Fun story: The other day, the theme for our class was cooking and we watched a video and read about this famous chef, which led us to go get brownies at the cafeteria. And since then, during our break Ana and i munch on the delicious brownies from the UAM cafe! So much fun! I really lucked out with such an amazing spanish teacher!
Today, Ana and i went to Masaya to shop (of course) and explore the city a little. When our group from Johnson State came two years ago we stopped at the Masaya market, but it was a different experience now that i can speak better. We had so much fun shopping and talking to the locals. Then i encountered the Americans….. Now here is a disclaimer before i go off on my rant. I understand that its hard being in a country where you don’t speak their nature language. I get it! It’s not easy! But that still doesn’t mean all manners are lost. I encountered about 6 gringas today in the market, yelling at each other from different stores, talking AT the store owners, asking “do you understand me?” about a billion times…It was pretty bad, and they were pretty rude. I was embarrassed to be a gringa in that moment. So of course, i didn’t let it go and walked right in the middle of the chaos and made conversation with the clearly frazzled store owner until she smiled. So word to the travelers, don’t be that gringa. Respect where you are at and the people around you. Just because you may have a little bit more many than the person you are standing next to, doesn’t mean they’re not human. Respect doesn’t stop at the borders of the US.
Okay, my rant is over. I hope you all enjoyed that!
To end our trip, Ana and i walked along the Lagoon Apoyollo and went to see the baseball fields. We talked to some local children and rode around on the buso while it was raining. It really was a great day!

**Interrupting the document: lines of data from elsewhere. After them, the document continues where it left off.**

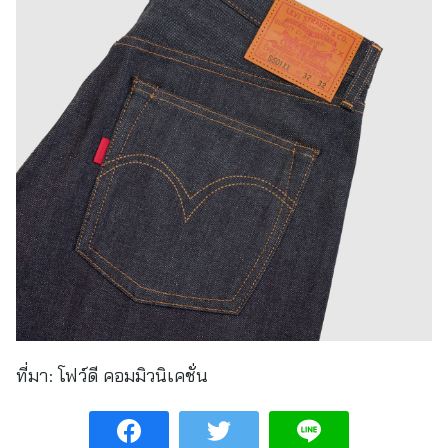
ที่มา:
โฟว์ดี คอมมิวนิเคชั่น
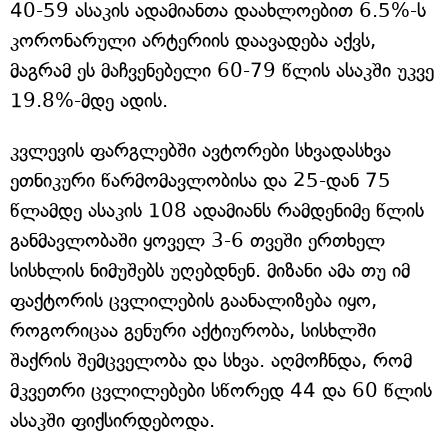
40-59 ასაკის ადამიანთა დაახლოებით 6.5%-ს
კორონარული არტერიის დაავადება აქვს,
მაგრამ ეს მაჩვენებელი 60-79 წლის ასაკში უკვე
19.8%-მდე ადის.
კვლევის ფარგლებში ავტორები სხვადასხვა
ეთნიკური წარმომავლობისა და 25-დან 75
წლამდე ასაკის 108 ადამიანს რამდენიმე წლის
განმავლობაში ყოველ 3-6 თვეში ერთხელ
სისხლის ნიმუშებს უღებდნენ. მიზანი ამა თუ იმ
ფაქტორის ცვლილების გაანალიზება იყო,
როგორიცაა გენური აქტიურობა, სისხლში
შაქრის შემცველობა და სხვა. აღმოჩნდა, რომ
მკვეთრი ცვლილებები სწორედ 44 და 60 წლის
ასაკში ფიქსირდებოდა.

At dinner tonight my host father and i really bonded over agucates (avocados). For the first time i ate an agucate with lime and salt, and it was delicious. Nothing compares to a nica agucate or any fruit of that matter. Mis padres de nica and i are really getting along. It’s almost funny to think that i was frustrated with the language barrier just a week ago. So much has changed in such little time, it’s great.
Overall, i am having a great time. I made a promise to myself to immerse myself in the culture and i believe i am doing just that. It is so easy to go back to where we are comfortable. There are “gringa traps” all over Managua, they lure you in with the air conditioning and delicious cheese-cake and no doubt, i’ve been to these traps a couple of times! But i have really tried to expand my learning, buying food from a vendor on the street, taking the city bus full of people instead of a taxi, talking to the person i am sitting next to on the bus. I have made friends with the waiters at the Sushi restaurant near my house and we hang out every night when they get out of work! I can’t tell you how many times people said to me “Oh Kailie, while you’re in Nicaragua, don’t drink the water.” “Don’t take the city bus” “Don’t give your number out” “Don’t walk alone at night” “Don’t trust anybody” “Stick to what you know”………really? I didn’t come down here to live the same life i lived in CT. I came here to live a new live, the vida nica. and explore. (Disclaimer, mostly to my mom who probably has her jaw on the floor, MOM, i’m okay, i’m still being safe, i’m just being adventurous, love you!)
I’m just living the vida nica. and i absolutely love it.
(Above is a picture of me with a hercules beetle. A surprise visitor to Mary Helen’s office the other day. And yes, it’s alive.)